Just recently, I posted five HDTV shopping tips designed to help you find the perfect high definition television. Those suggestions will help in finding a screen that's right for your HDTV viewing needs, but without a decent sound system to go with it your HDTV experience will definitely seem lacking. After spending $1000 or more to get a great looking picture, you'd hope the cash outlay would be at an end. If you already have a 5.1 surround setup, you may be set. On the other hand, if you're audio is languishing in the Pro Logic era, some improvements may be required to get the full effect of your hefty screen investment. Several factors help you determine the best course of action when shopping for the right surround system for your high definition home theater.

Home theaters range in complexity from a combined high definition screen and home theater audio in the family room to entire rooms dedicated to creating a home theater experience. I'm going to focus on the first group because it more accurately represents my own situation. I'd love to have a room dedicated to home theater, but I don't have the option because the amount of space I have available is limited and I don't think the people we are renting from would appreciate a makeover of the house.

Filling the Room with Sound

The whole point of surround sound is to immerse the listener in the audio experience. If the speakers you choose are too small for the room your home theater is located in or if you purchase speakers too big for the room, the audio experience is ultimately lacking. There's a careful compromise between too much sound for the room and too much room for the sound. When your home theater space spills over into another room, as is the case with the living room and dining room in my house, things get even more complicated because it's necessary to account for the extra space in the room, even though we won't be using the entire space for the home theater. For a bigger room, make sure the speakers are capable of filling the room with sound.

Receiving All Your Components

Before you buy a home theater receiver, take inventory of how many components you will be connecting. Also determine how many connections will be required from the receiver to the back of the HDTV. If your home theater has a DVD player, a VCR, a CD player, a Media Center PC, and a cassette deck, a Sony Play Station and Game Cube, you need to be sure the home theater receiver you choose will accommodate all the connections for those devices, especially because five of those seven devices all need to display something on the screen for you to get anything out of the experience.

If you're doing surround sound on a budget, I still like the Onkyo TX-SR502 with 6.1 channel surround sound supporting Dolby Digital EX, DTS-ES, DTS 96/24, DTS Neo:6 and Dolby Pro Logic IIx. The subwoofer crossover is adjustable for optimizing bass response. It offers two component video inputs in addition to three S-video or RCA video in connections, which is enough for the scenario described above. CD and Tape audio only connections, as well as a digital audio in round out the input selection. The key area where this receiver is lacking is in upconversion from S-video to component output or RCA to S-video output, so the potential exists for needing three connections from your receiver to the back of the screen. Consider this a great starting point with plenty of alternatives for larger budgets.

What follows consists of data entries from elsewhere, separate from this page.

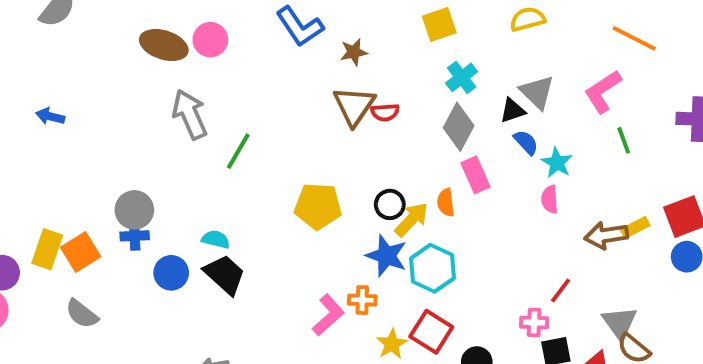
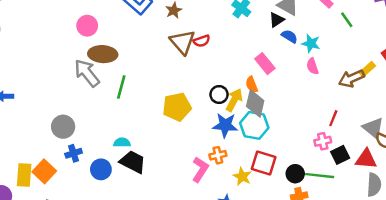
brown ellipse: (164, 45) -> (103, 54), moved
gray diamond: (459, 127) -> (255, 103), moved
gray circle: (134, 210) -> (63, 127), moved

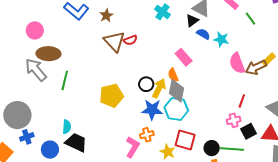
pink semicircle: (312, 66) -> (237, 63), moved, size x1.5
gray circle: (63, 127) -> (17, 115), size x1.4
cyan semicircle: (122, 143) -> (67, 127), turned 96

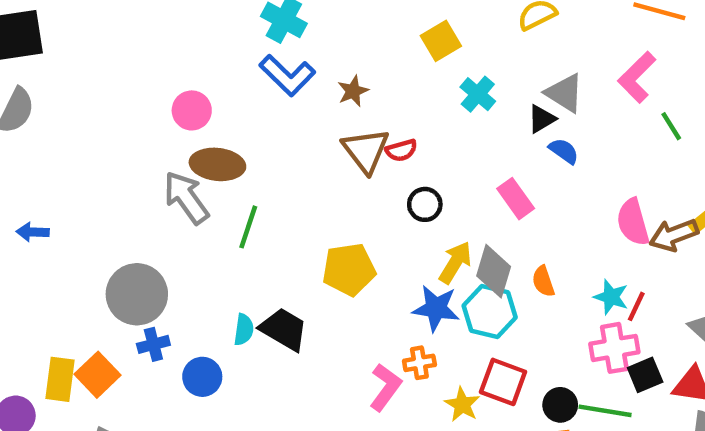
cyan star: (221, 39) -> (611, 297), moved
orange semicircle: (173, 75) -> (543, 281), moved
black circle: (146, 84) -> (425, 204), moved
pink cross: (234, 120) -> (614, 348), size x1.5
black trapezoid: (76, 142) -> (284, 329), moved

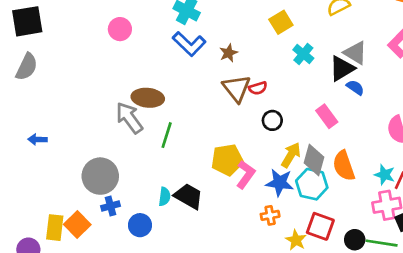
pink circle: (192, 110) -> (120, 29), moved
black triangle: (542, 119) -> (342, 68), size x1.5
orange semicircle: (543, 281) -> (344, 166), size x1.6
pink L-shape: (385, 387) -> (246, 174), moved

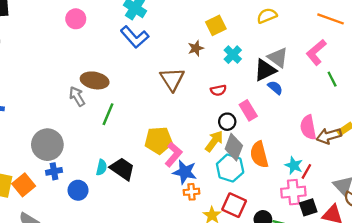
brown star: (229, 53) -> (196, 48), moved
red semicircle: (258, 88) -> (218, 90), moved
gray arrow: (129, 118) -> (77, 96), size x0.7
black circle: (272, 120) -> (227, 122), moved
blue star: (280, 183) -> (185, 172), moved

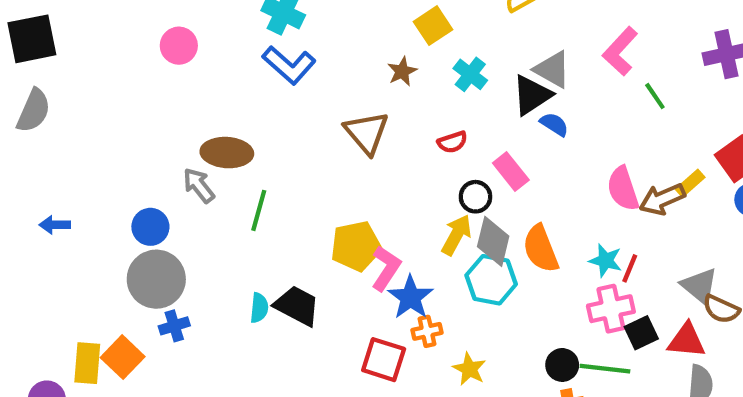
blue star: (185, 172) -> (410, 297), turned 30
blue circle: (78, 190) -> (150, 227), moved
red square: (234, 205) -> (384, 360), moved

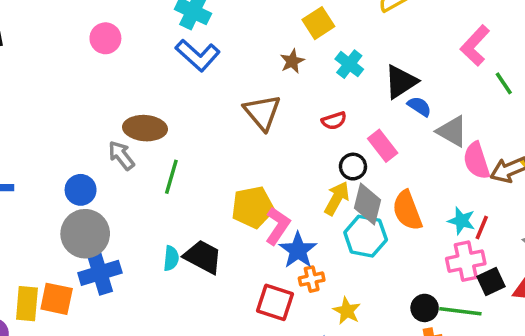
gray triangle: (552, 69) -> (452, 131), moved
blue cross: (174, 326) -> (100, 273), size x1.6
orange square: (123, 357) -> (57, 299), turned -32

Buy Your Subwoofer Separately

It's tempting to buy one of those all-in-one surround sound packages with front, center, and rear speakers bundled with a subwoofer. The result may be less than desirable because the speakers are almost never perfectly sized for the room you want to use them in. For large rooms, like the situation I describe with the living room area and dining room forming one massive room, bass can easily get lost if the subwoofer isn't appropriately sized to fit the room. Buy purchasing the subwoofer separate from other speakers you get exactly the subwoofer optimized for your listening area.

Matching Tones

While buying a subwoofer designed for your listening space is better than buying a speaker bundle it's still a good idea to have some brand loyalty in buying. Speakers from different manufacturers have slightly different tones to the way they reproduce sound, which can mean that a particular speaker (or speaker pair) will stick out slightly if it doesn't match with the others. Buying all your speakers from one manufacturer will generally prevent this although if you're willing to invest some careful listening, it may be possible to create a tonally balanced set of speakers across brands.

Demo on the Showroom Floor

It's almost impossible to get an accurate sound picture on the showroom floor that translates directly to your listening environment at home, but there are a few tricks that will help make sure the speakers are solid. First, make sure you know the return and exchange policy; if you really hate the speakers in your home setup you want the option of exchanging them for something better. Listen for subtleties of sound in the appropriate speakers; for talk programming make sure voices are clear in the center channel and that you can hear speech clearly. For a great surround test, the pod race in Episode I remains one of the greatest surround samples on DVD. As a matter of personal taste, I have no interest in music performances in surround, but if you enjoy a full-bodied music experience, bring a few CDs or DVD-A disc to the store and test the speakers for a dynamic range of music as well (in my case, I make sure the front channels deliver a truckload of performance with the vocalist in my face from the center channel).